# 17" Black Steel Wheels



## RONK (Jan 22, 2008)

Does anyone know a manufacture of 17" black steel wheels,something I can use without the Dodge Hubcap?Thanks.


----------



## RacingZR (Nov 14, 2009)

If you're looking for a 2nd set of wheels for some snow tires or something like that just go to a junk yard. They should have something that will wprk for you. Pretty sure VIP can get some fairly cheap wheels.
FYI- If this is the case, get some 16" wheels and save some $$$ on tires.


----------



## JohnnyU (Nov 21, 2002)

You're not going to get away with running 16's on any 3rd Gen Ram. 


I bought a set of 17" ProComp steelies from 4wheelparts.

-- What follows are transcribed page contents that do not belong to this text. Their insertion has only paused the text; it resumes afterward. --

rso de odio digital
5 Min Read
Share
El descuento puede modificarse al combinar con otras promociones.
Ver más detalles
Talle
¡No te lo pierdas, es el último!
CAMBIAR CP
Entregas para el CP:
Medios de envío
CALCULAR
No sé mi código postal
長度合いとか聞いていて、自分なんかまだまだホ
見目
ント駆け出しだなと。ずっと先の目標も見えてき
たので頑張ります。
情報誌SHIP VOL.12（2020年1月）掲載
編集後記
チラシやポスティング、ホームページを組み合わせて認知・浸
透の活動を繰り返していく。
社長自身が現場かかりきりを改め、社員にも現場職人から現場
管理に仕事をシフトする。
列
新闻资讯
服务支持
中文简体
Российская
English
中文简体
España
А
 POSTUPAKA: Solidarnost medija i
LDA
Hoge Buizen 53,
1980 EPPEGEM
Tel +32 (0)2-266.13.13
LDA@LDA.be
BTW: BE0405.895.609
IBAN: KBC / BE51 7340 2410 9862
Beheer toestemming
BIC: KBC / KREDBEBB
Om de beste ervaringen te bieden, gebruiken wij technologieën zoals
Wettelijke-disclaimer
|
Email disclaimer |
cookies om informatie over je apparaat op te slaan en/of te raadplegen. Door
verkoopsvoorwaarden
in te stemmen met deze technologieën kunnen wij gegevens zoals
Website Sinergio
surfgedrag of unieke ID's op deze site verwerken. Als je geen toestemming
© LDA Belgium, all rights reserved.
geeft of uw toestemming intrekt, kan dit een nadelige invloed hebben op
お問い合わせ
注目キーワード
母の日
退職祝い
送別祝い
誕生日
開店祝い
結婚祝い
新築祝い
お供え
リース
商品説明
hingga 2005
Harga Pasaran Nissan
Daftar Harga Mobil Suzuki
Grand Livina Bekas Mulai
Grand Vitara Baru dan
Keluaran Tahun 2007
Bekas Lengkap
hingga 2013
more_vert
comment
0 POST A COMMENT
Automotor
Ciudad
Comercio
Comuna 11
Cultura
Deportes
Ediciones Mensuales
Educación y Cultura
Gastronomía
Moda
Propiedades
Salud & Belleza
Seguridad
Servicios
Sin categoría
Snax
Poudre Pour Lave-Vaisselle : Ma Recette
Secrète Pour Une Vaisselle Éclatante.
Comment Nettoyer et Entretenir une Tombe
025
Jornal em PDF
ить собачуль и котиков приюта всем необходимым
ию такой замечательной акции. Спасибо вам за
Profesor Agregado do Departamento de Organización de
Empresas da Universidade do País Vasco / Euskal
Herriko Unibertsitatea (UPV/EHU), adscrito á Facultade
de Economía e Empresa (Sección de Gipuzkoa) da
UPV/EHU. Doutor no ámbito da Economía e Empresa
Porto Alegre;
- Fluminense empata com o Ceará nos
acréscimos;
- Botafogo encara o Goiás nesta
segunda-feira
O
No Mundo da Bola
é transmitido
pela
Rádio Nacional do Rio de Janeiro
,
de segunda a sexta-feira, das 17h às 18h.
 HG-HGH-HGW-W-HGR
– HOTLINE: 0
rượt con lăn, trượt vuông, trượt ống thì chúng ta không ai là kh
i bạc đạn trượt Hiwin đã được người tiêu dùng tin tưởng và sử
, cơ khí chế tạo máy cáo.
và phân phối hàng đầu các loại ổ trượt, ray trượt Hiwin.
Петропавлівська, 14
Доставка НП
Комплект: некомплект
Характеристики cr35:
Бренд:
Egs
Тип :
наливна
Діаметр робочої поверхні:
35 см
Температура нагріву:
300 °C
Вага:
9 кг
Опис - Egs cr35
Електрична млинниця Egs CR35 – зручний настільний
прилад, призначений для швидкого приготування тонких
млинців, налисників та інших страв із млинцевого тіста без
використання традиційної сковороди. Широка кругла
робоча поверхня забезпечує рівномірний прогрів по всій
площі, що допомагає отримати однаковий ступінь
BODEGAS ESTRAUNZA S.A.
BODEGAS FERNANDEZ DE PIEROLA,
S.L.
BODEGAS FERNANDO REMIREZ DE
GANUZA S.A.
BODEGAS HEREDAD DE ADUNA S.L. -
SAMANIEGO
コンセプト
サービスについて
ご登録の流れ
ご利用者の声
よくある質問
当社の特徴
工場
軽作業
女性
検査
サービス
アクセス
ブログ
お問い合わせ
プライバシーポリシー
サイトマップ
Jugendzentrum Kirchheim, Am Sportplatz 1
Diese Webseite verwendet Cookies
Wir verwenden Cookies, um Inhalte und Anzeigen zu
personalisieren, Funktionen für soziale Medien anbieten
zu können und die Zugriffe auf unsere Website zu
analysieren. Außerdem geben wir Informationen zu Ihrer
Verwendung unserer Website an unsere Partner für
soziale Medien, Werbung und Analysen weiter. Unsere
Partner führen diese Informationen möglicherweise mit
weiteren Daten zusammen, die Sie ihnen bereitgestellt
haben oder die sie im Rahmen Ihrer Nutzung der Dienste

The 17x8's were about $90/each.


----------



## RacingZR (Nov 14, 2009)

That could very well be, good to know.


----------



## CarCrazed4Life (Dec 5, 2005)

SummitRacing, Cragar Soft 8 wheels.


----------



## hi_octane (Dec 7, 2006)

i took the cover covers off my stock wheels and did a fresh coat of paint http://www.plowsite.com/showthread.php?t=84197


----------



## JDiepstra (Sep 15, 2008)

JohnnyU;903792 said:


> You're not going to get away with running 16's on any 3rd Gen Ram.
> 
> I bought a set of 17" ProComp steelies from 4wheelparts. The 17x8's were about $90/each.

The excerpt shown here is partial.